Für die Verlegung großer, zusammenhängender Flächen und anspruchsvoller Sonderbereiche stehen wir als Fachbetrieb mit unserer Fliesen-, Platten- und Mosaikverlegung zur Verfügung – von der Planung bis zur fertigen Fläche.
Sie planen ein offenes Wohnkonzept oder möchten mehrere Räume mit einem durchgängigen Belag verbinden? Sprechen Sie uns an – wir beraten Sie vor Ort und erstellen ein individuelles Angebot.
Normen & Standards
- DIN 18157
Wir arbeiten nach den anerkannten Regeln der Technik. Konkrete Anforderungen klären wir projektbezogen.
Häufige Fragen
Kann ich verschiedene Räume mit unterschiedlichen Estrichfeldern durchgängig fliesen?
Ja, aber die Grenze zwischen zwei Estrichfeldern muss zwingend als Dehnungsfuge im Fliesenbelag übernommen werden. Diese Fuge kann gestalterisch mit einem passenden Fugenprofil oder elastischen Dichtstoff unauffällig integriert werden.
Welche Fugenbreite empfiehlt sich bei großformatigen Fliesen im Wohnbereich?

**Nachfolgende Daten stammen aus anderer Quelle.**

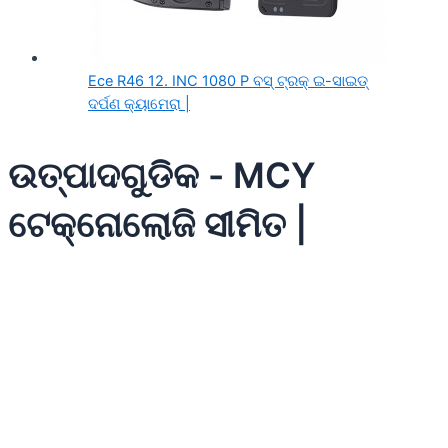
Ece R46 12. INC 1080 P ବସ୍ ଟ୍ରକ୍ ଇ-ସାଇଡ୍
ଦର୍ପଣ କ୍ୟାମେରା |
ଉତ୍ପାଦଗୁଡିକ - MCY
ଟେକ୍ନୋଲୋଜି ସୀମିତ |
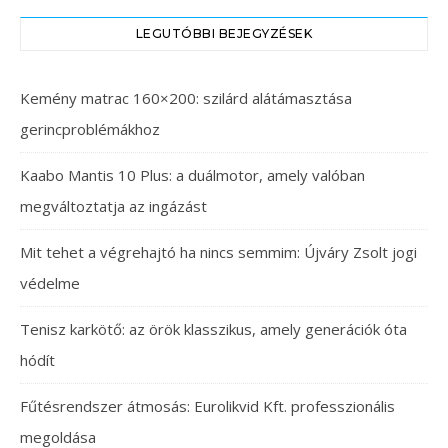
LEGUTÓBBI BEJEGYZÉSEK
Kemény matrac 160×200: szilárd alátámasztása
gerincproblémákhoz
Kaabo Mantis 10 Plus: a duálmotor, amely valóban
megváltoztatja az ingázást
Mit tehet a végrehajtó ha nincs semmim: Újváry Zsolt jogi
védelme
Tenisz karkötő: az örök klasszikus, amely generációk óta
hódít
Fűtésrendszer átmosás: Eurolikvid Kft. professzionális
megoldása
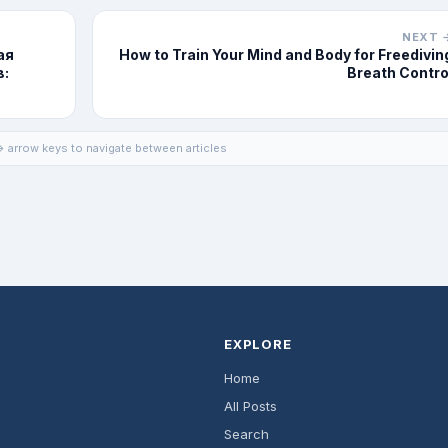
NEXT 
ая
How to Train Your Mind and Body for Freedivin
в:
Breath Contro
 arrow keys to navigate between articles
EXPLORE
Home
All Posts
Search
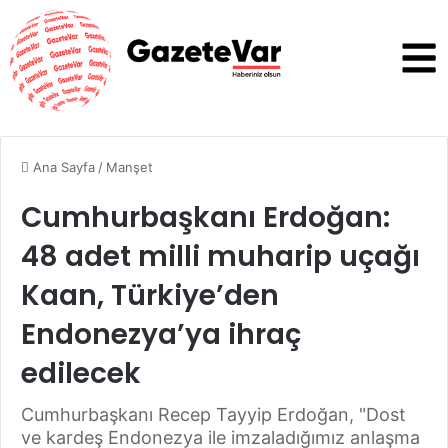
Ana Sayfa
/
Manşet
Cumhurbaşkanı Erdoğan:
48 adet milli muharip uçağı
Kaan, Türkiye’den
Endonezya’ya ihraç
edilecek
Cumhurbaşkanı Recep Tayyip Erdoğan, "Dost
ve kardeş Endonezya ile imzaladığımız anlaşma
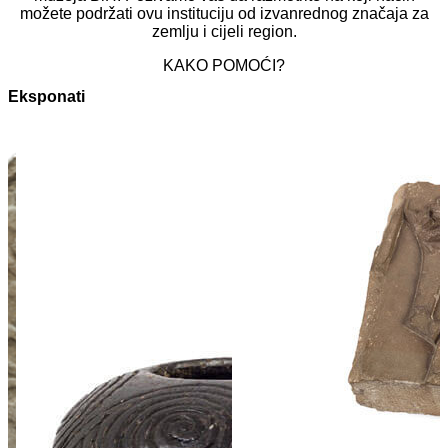
možete podržati ovu instituciju od izvanrednog značaja za
zemlju i cijeli region.
KAKO POMOĆI?
Eksponati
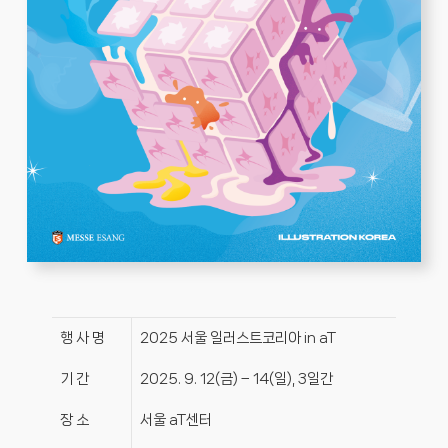
행 사 명
2025 서울 일러스트코리아 in aT
기 간
2025. 9. 12(금) – 14(일), 3일간
장 소
서울 aT센터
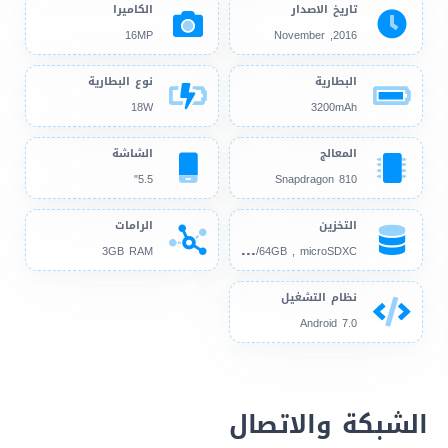
تاريخ الاصدار
الكاميرا
16MP
2016, November
البطارية
نوع البطارية
18W
3200mAh
المعالج
الشاشة
5.5"
Snapdragon 810
التخزين
الرامات
32G
B/64GB , microSDXC
3GB RAM
نظام التشغيل
Android 7.0
الشبكة والاتصال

Bei rektifizierten Großformaten sind Fugenbreiten ab 2 mm möglich und beliebt, weil sie das fugenarme Bild betonen. Technisch sollte die Fugenbreite jedoch mindestens 1,5–2 mm betragen; schmälere Fugen erhöhen das Risiko von Kantenabplatzungen bei minimalen Bewegungen.
Macht eine Fußbodenheizung unter großen Fliesenflächen besondere Probleme?
Fußbodenheizung verstärkt die thermische Ausdehnung des Belags erheblich. Das bedeutet engere Abstände für Dehnungsfugen, niedrigere Restfeuchte-Grenzwerte beim Estrich und die Verwendung von flexiblen Klebemörteln (Klasse S1 oder S2). Ohne diese Maßnahmen sind Schäden vorprogrammiert.
Wie erkenne ich als Laie, ob mein Untergrund für großformatige Fliesen geeignet ist?
Eine einfache Prüfung mit einer langen Richtlatte (2 m) zeigt grobe Unebenheiten. Für eine zuverlässige Beurteilung – inklusive Restfeuchtemessung und Tragfähigkeitseinschätzung – sollte jedoch ein Fachbetrieb hinzugezogen werden, da Fehler hier später kaum ohne vollständigen Rückbau zu beheben sind.